TASK TO CARRY OUT: Lift every line from the entries that includes the word "mięsne".

DATA SUPPLIED below:

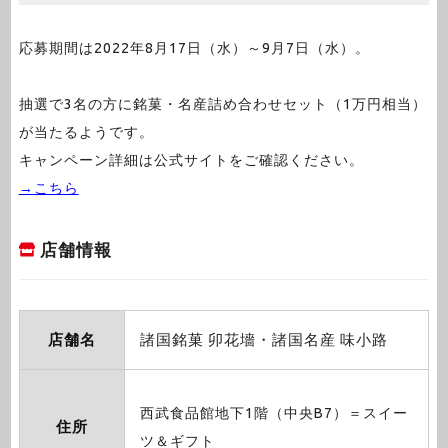
応募期間は2022年8月17日（水）～9月7日（水）。
抽選で3名の方に銘菓・名産詰め合わせセット（1万円相当）
が当たるようです。
キャンペーン詳細は公式サイトをご確認ください。
→こちら
店舗情報
店舗名
諸国銘菓 卯花墻・諸国名産 味小路
西武食品館地下1階（中央B7）＝スイー
住所
ツ＆ギフト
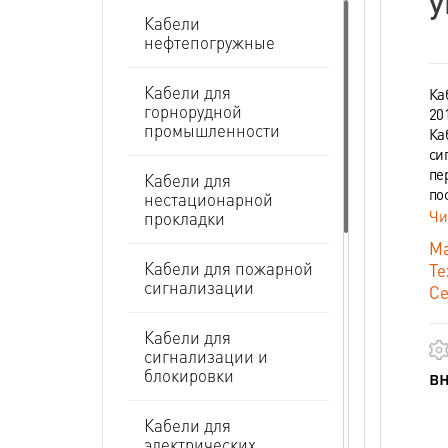
у
Кабели
нефтепогружные
Кабели для
Ка
горнорудной
20
промышленности
Ка
си
пе
Кабели для
по
нестационарной
Чи
прокладки
Ма
Кабели для пожарной
Те
сигнализации
Се
Кабели для
сигнализации и
блокировки
вн
Кабели для
электрических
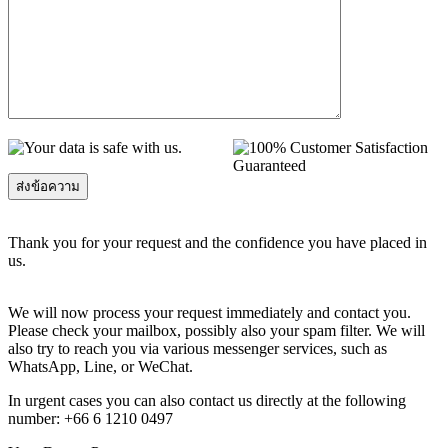
Thank you for your request and the confidence you have placed in
us.
We will now process your request immediately and contact you.
Please check your mailbox, possibly also your spam filter. We will
also try to reach you via various messenger services, such as
WhatsApp, Line, or WeChat.
In urgent cases you can also contact us directly at the following
number: +66 6 1210 0497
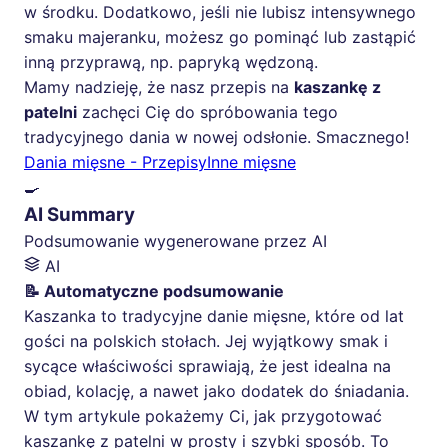
w środku. Dodatkowo, jeśli nie lubisz intensywnego
smaku majeranku, możesz go pominąć lub zastąpić
inną przyprawą, np. papryką wędzoną.
Mamy nadzieję, że nasz przepis na
kaszankę z
patelni
zachęci Cię do spróbowania tego
tradycyjnego dania w nowej odsłonie. Smacznego!
Dania mięsne - Przepisy
Inne mięsne
🍳
AI Summary
Podsumowanie wygenerowane przez AI
AI
📝 Automatyczne podsumowanie
Kaszanka to tradycyjne danie mięsne, które od lat
gości na polskich stołach. Jej wyjątkowy smak i
sycące właściwości sprawiają, że jest idealna na
obiad, kolację, a nawet jako dodatek do śniadania.
W tym artykule pokażemy Ci, jak przygotować
kaszankę z patelni w prosty i szybki sposób. To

End of DATA SUPPLIED.

WRITTEN RESPONSE:
Dania mięsne - Przepisy
Inne mięsne
Kaszanka to tradycyjne danie mięsne, które od lat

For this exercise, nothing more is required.